Oggi i credenti sono abituati a pensare che il messia dei giudei era stato preannunciato come un uomo sofferente che sarebbe morto per salvare la sua gente. All’epoca di Gesù, però, nel mondo giudaico nessuno condivideva questa visione, anzi: prima di allora, nessuno l’aveva mai condivisa. Nessuno pensava che il messia sarebbe stato ucciso dai suoi nemici. Semmai, si pensava il contrario.

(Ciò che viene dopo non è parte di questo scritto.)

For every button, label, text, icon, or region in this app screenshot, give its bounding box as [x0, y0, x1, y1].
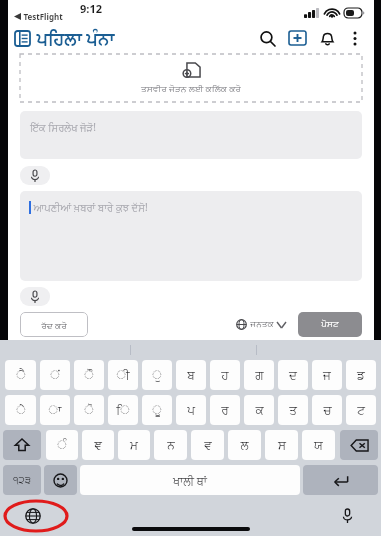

Ai tempi di cui ci occupiamo, nel giudaismo coesistevano aspettative differenti riguardo alla figura del messia. Il termine “messia” di per sé significava semplicemente “unto”. In origine il titolo era appannaggio dei re di Israele, come Davide o Salomone, i quali, in occasione della loro incoronazione, venivano unti con olio in segno della benevolenza che Dio mostrava nei loro confronti. Si riteneva che, una volta ricevuta l’unzione, il re acquisisse uno statuto particolare dinnanzi a Dio, quasi come fosse suo figlio (2Sam 7, 11-14). Ai tempi di Gesù, quando il trono di Israele era vacante e non vi era alcun unto del Signore a governare il popolo, alcuni erano convinti che un giorno sarebbe arrivato un re, discendente di Davide, il quale avrebbe sconfitto i nemici di Israele e inaugurato un regno che avrebbe rinnovato i fasti dell’età monarchica. Costui era il messia.
Altri attendevano un messia che sarebbe disceso dal cielo, un giudice cosmico che avrebbe annientato gli oppressori di Israele e instaurato il Regno di Dio, la cui capitale sarebbe stata Gerusalemme. Altri confidavano nell’avvento di un messia-sacerdote che avrebbe governato autorevolmente il popolo di Dio mediante la retta interpretazione della Legge mosaica. Varie, in definitiva, erano le aspettative messianiche (Ehrman, B., 2017, Prima dei vangeli, Carocci Editore, Roma, p. 202).
L’interpretazione del ruolo del messia oggi è, dunque, completamente diversa da quella che se ne dava in passato. Ma i cristiani continuano a coltivare una idea astorica di Gesù, sviluppatasi nel corso del tempo e consacrata, ad esempio, dalla Chiesa cattolica fino a divenire “senso comune”. Non è l’unica. Ma, come ogni dato del senso comune, è estremamente difficile da contraddire. Intanto, si persevera nell’errore.